通常なら雇用が強いことは良いことですが、インフレを抑えたい2022年ではこれは悪い知らせです。
例えば、平均賃金を見てみても、下のグラフのようにコロナ前の水準を大きく上回ったままです。
この状況が続いている限り、FRBが目標にしているコロナ前のような2%のインフレ率の世界には戻れません。
最近では原油などのエネルギーの先物価格も下落して、アメリカのインフレも収まるとの楽観的な見方もあります。しかし、このまま賃金が年間5-6%で伸びるペースが変わらないなら、インフレも同程度にまでしか下がらない恐れはあります。

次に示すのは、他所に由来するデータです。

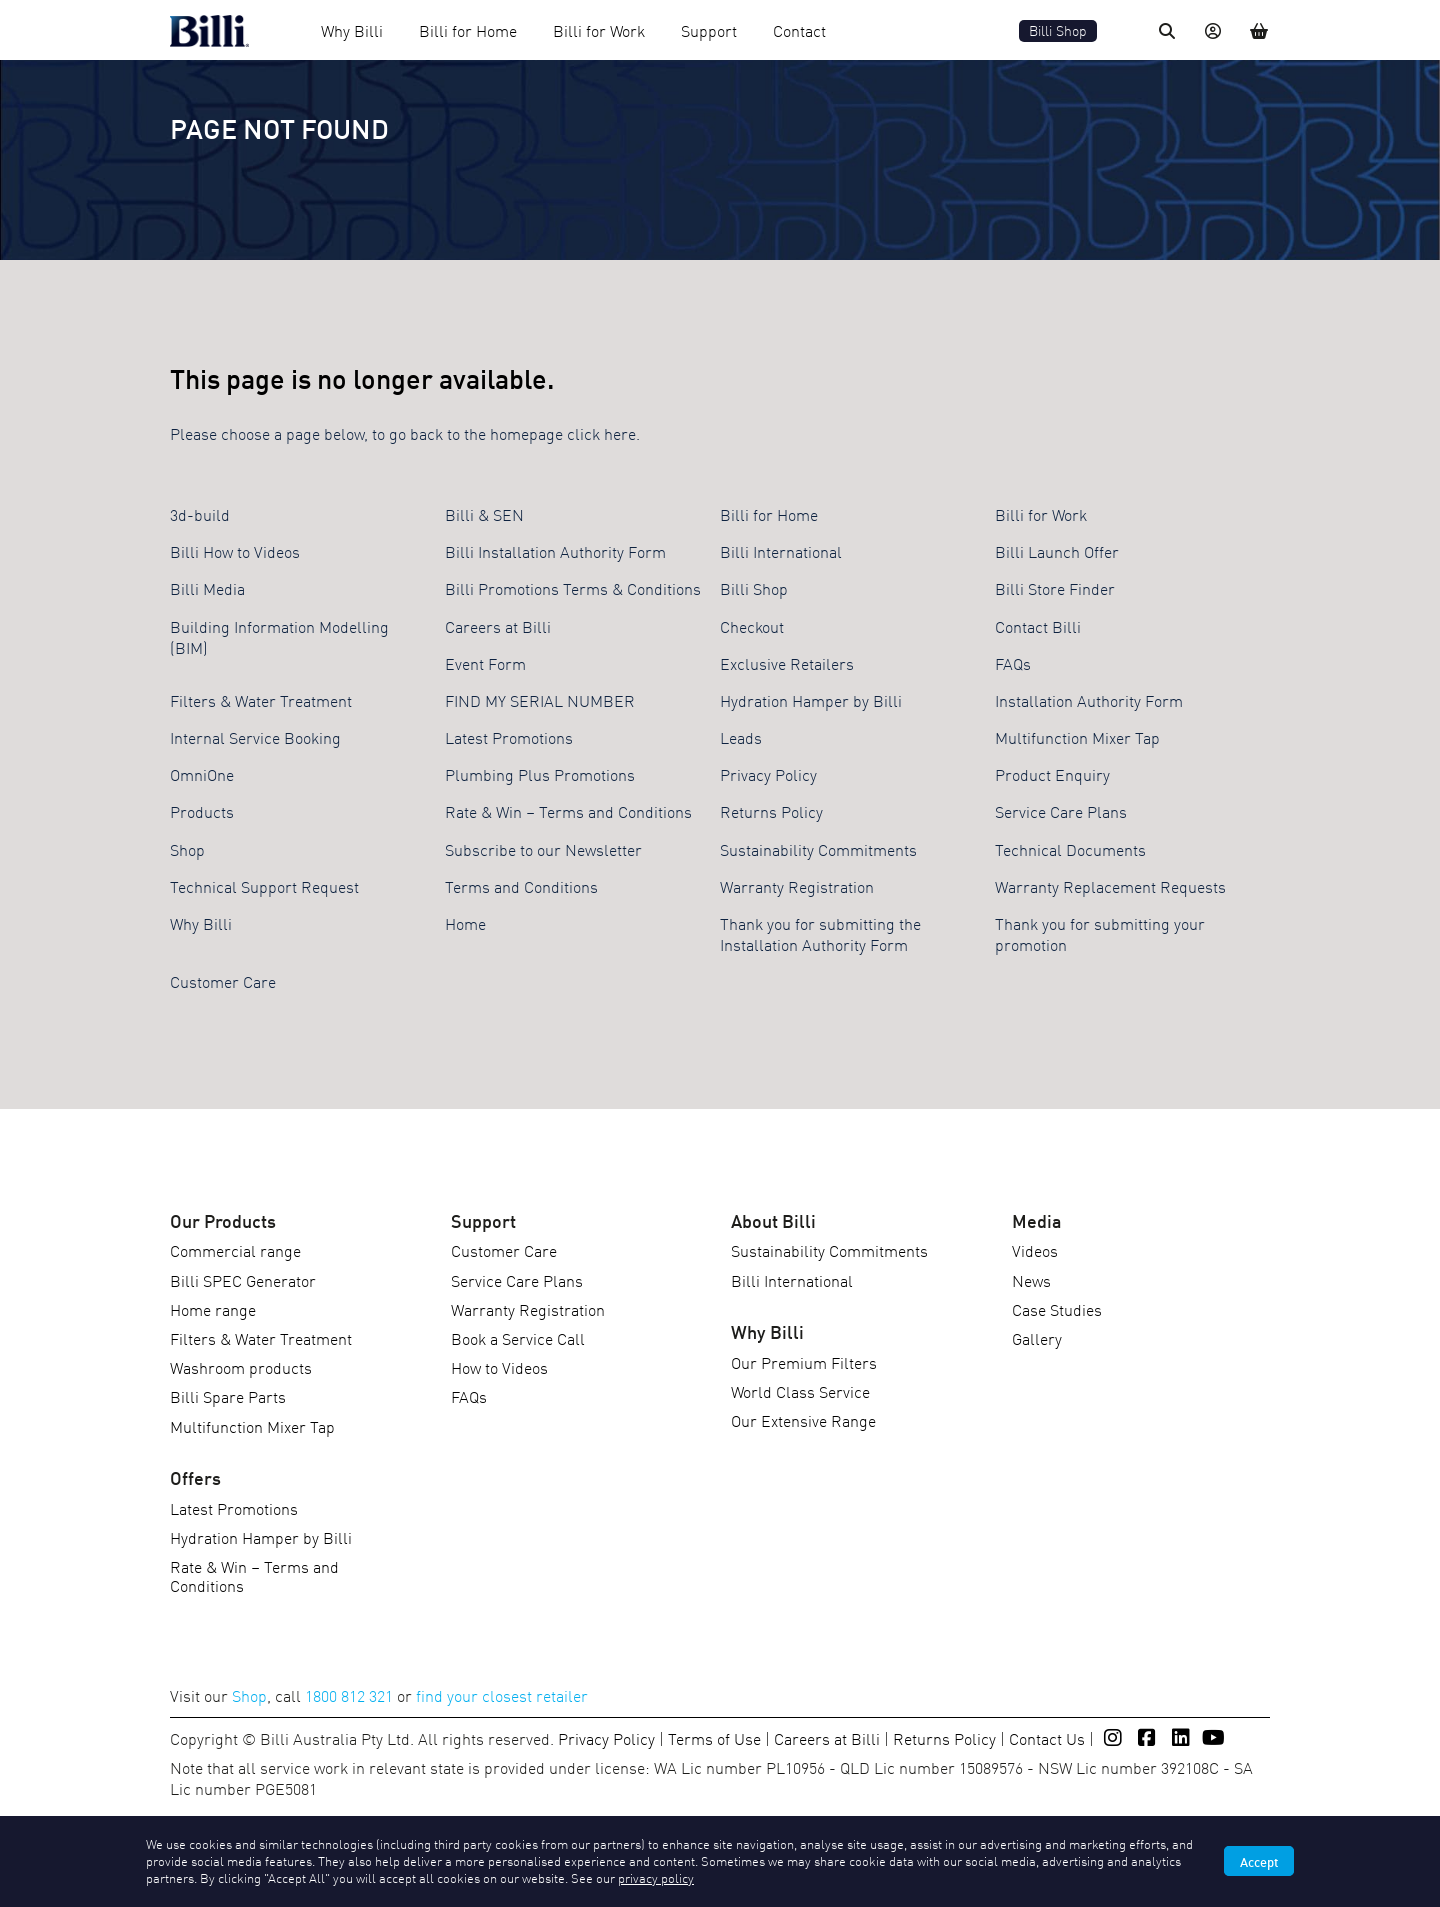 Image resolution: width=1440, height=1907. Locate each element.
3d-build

アメリカの中央銀行のFRBは、インフレ2%に抑えたいのに今までの政策金利の引き上げの効果が見られず、今回の結果に落胆したはずです。
市場の反応
今回の雇用統計の発表があってから、投資家にいくつかの動きが見られました。
- 景気が想定よりも良いので、まだ急な利上げが続くと予想。9月のFOMCでの利上げは0.50%から0.75%に引き上げられた。
- 景気悪化に強い長期米国債がしばらく買われていたが、債券投資家はまだ景気が強いと見て長期国債が売られる。
- 金利引き上げと長期国債の上昇で悪影響を受ける米国株はやや下落。
一番わかりやすかったのは、市場の9月の政策金利予想の変化です。
前日まで9月の政策金利の引き上げ幅は0.5%だと思われていたのに、雇用統計発表後に引き上げ幅は0.75%に予想が変わりました。
9月の利上げ決定までに、雇用統計は1回、消費者物価の発表は2回あるので、これらのデータの良し悪しで予想はまだ変わる可能性は十分にあります。
しかし、今回の雇用統計で多くの投資家は「雇用が強すぎて、FRBはまだ積極的に利上げをする」と身構えたようです。
次の9月の利上げで0.75%金利が引き上げられれば、政策金利はついに3%台です。インフレを抑えるためには利上げがまだ足りないくらいですが、今のアメリカのGDPや消費がこの金利の水準に耐えられるのかは疑問です。
また、9月は量的引き締めの規模拡大も控えているので、注目度の高い月になりそうです。